Schweren Herzens machte ich mich auf die Suche nach einer Nanny.
Als Alberta unsere Türklingel betätigte, hatte ich den sechzehn Bewerberinnen vor ihr bereits eine Absage erteilt. Nein, keiner dieser Frauen hätte ich meine kleine Tochter überlassen. Gefühlssache eben.
Als die Schelle ertönte, erhob ich mich schwerfällig aus meinem Sessel und watschelte der Haustür entgegen. Kaum hatte ich die Klinke herabgedrückt, schlüpfte Tilly – die fette Katze, die Daniel mit in die Beziehung gebracht hatte – direkt zwischen meinen Beinen hindurch und entwischte durch den schmalen Türspalt.
Nur einen Moment später galt die Suche nach der geeigneten Nanny in meinen Augen als erfolgreich beendet.

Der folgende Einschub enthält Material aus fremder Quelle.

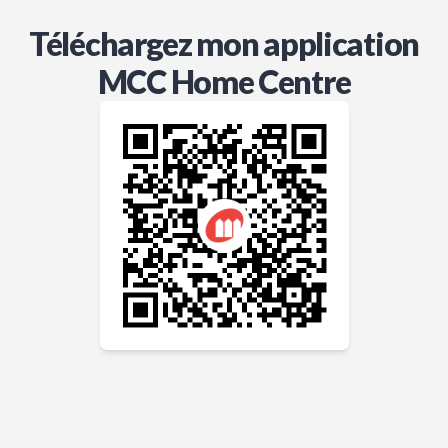
Téléchargez mon application
MCC Home Centre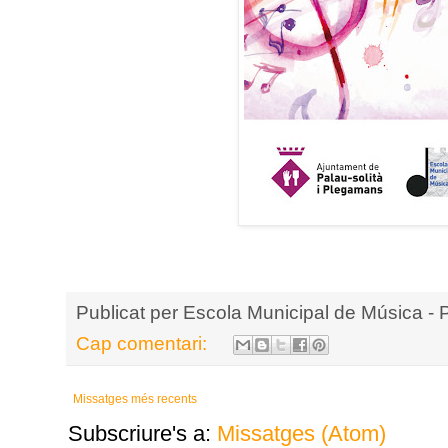
Publicat per
Escola Municipal de Música - 
Cap comentari:
Missatges més recents
Subscriure's a:
Missatges (Atom)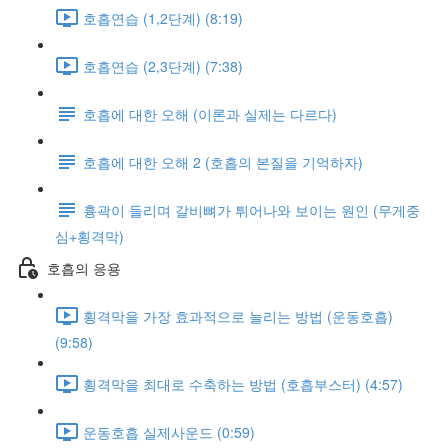
호흡연습 (1,2단계) (8:19)
호흡연습 (2,3단계) (7:38)
호흡에 대한 오해 (이론과 실제는 다르다)
호흡에 대한 오해 2 (호흡의 본질을 기억하자)
흉곽이 들리며 갈비뼈가 튀어나와 보이는 원인 (무게중
심+횡격막)
호흡의 응용
횡격막을 가장 효과적으로 늘리는 방법 (운동호흡)
(9:58)
횡격막을 최대로 수축하는 방법 (호흡부스터) (4:57)
운동호흡 실제사운드 (0:59)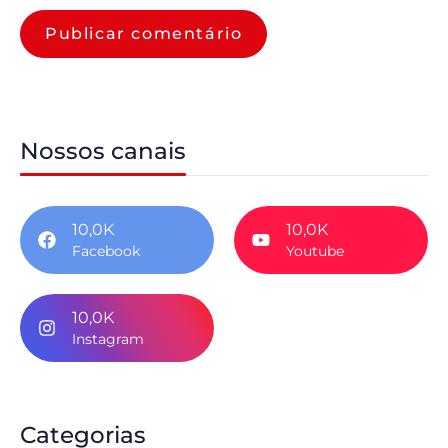
Nossos canais
10,0K
10,0K
Facebook
Youtube
10,0K
Instagram
Categorias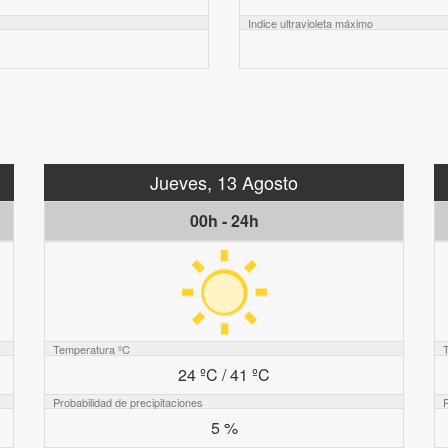
Indice ultravioleta máximo
Jueves, 13 Agosto
00h - 24h
Temperatura ºC
24 ºC / 41 ºC
Probabilidad de precipitaciones
P
5 %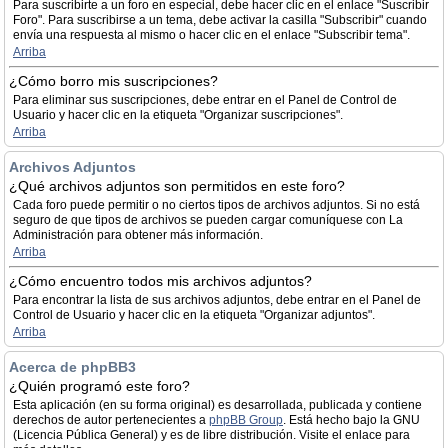
Para suscribirte a un foro en especial, debe hacer clic en el enlace "Suscribir
Foro". Para suscribirse a un tema, debe activar la casilla "Subscribir" cuando
envía una respuesta al mismo o hacer clic en el enlace "Subscribir tema".
Arriba
¿Cómo borro mis suscripciones?
Para eliminar sus suscripciones, debe entrar en el Panel de Control de
Usuario y hacer clic en la etiqueta "Organizar suscripciones".
Arriba
Archivos Adjuntos
¿Qué archivos adjuntos son permitidos en este foro?
Cada foro puede permitir o no ciertos tipos de archivos adjuntos. Si no está
seguro de que tipos de archivos se pueden cargar comuníquese con La
Administración para obtener más información.
Arriba
¿Cómo encuentro todos mis archivos adjuntos?
Para encontrar la lista de sus archivos adjuntos, debe entrar en el Panel de
Control de Usuario y hacer clic en la etiqueta "Organizar adjuntos".
Arriba
Acerca de phpBB3
¿Quién programó este foro?
Esta aplicación (en su forma original) es desarrollada, publicada y contiene
derechos de autor pertenecientes a
phpBB Group
. Está hecho bajo la GNU
(Licencia Pública General) y es de libre distribución. Visite el enlace para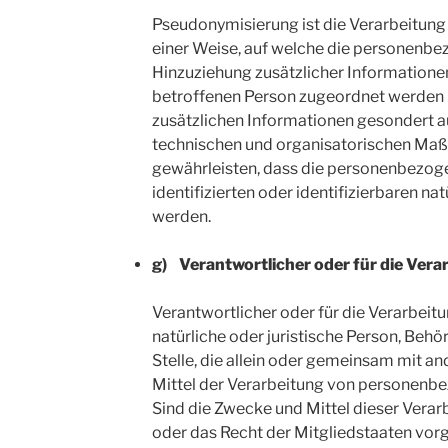
Pseudonymisierung ist die Verarbeitun
einer Weise, auf welche die personenb
Hinzuziehung zusätzlicher Informationen
betroffenen Person zugeordnet werden 
zusätzlichen Informationen gesondert 
technischen und organisatorischen Maß
gewährleisten, dass die personenbezoge
identifizierten oder identifizierbaren n
werden.
g) Verantwortlicher oder für die Vera
Verantwortlicher oder für die Verarbeitu
natürliche oder juristische Person, Behö
Stelle, die allein oder gemeinsam mit a
Mittel der Verarbeitung von personenb
Sind die Zwecke und Mittel dieser Verar
oder das Recht der Mitgliedstaaten vor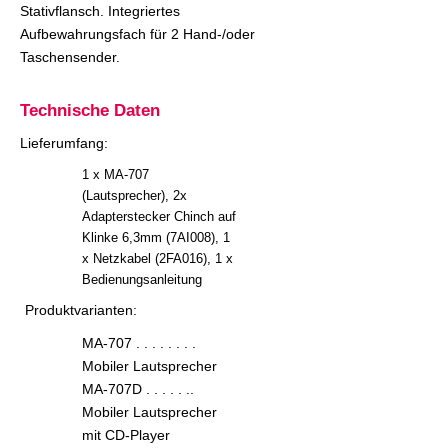
Stativflansch. Integriertes
Aufbewahrungsfach für 2 Hand-/oder
Taschensender.
Technische Daten
Lieferumfang:
1 x MA-707
(Lautsprecher), 2x
Adapterstecker Chinch auf
Klinke 6,3mm (7AI008), 1
x Netzkabel (2FA016), 1 x
Bedienungsanleitung
Produktvarianten:
MA-707 . . . . . . . .
Mobiler Lautsprecher
MA-707D . . . . . ..
Mobiler Lautsprecher
mit CD-Player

»Mamma mia!«, schrie Alberta erschrocken auf. »Iste dasse Ihre Katze, Signora? Wissene Sie, es kanne gefährliche seine, Katze mitte die kleine Baby. Mussene wir genau beobackte, wenne Kindsche da ist. Katze sinde manchemal eifersucktig aufe die neue Baby. Lege sich aufe Gesichte, isse gefährliche. Molto pericoloso!«
Alberta spazierte herein und verhielt sich von der ersten Sekunde an so, als wäre sie schon immer genau hier zu Hause gewesen. Und ich spürte erst durch die Anwesenheit dieser herzlichen kleinen Frau, was mir so lange gefehlt hatte. Alberta könnte die Oma-Figur sein, die meiner Kleinen hier sonst fehlen würde, das wurde mir schlagartig bewusst.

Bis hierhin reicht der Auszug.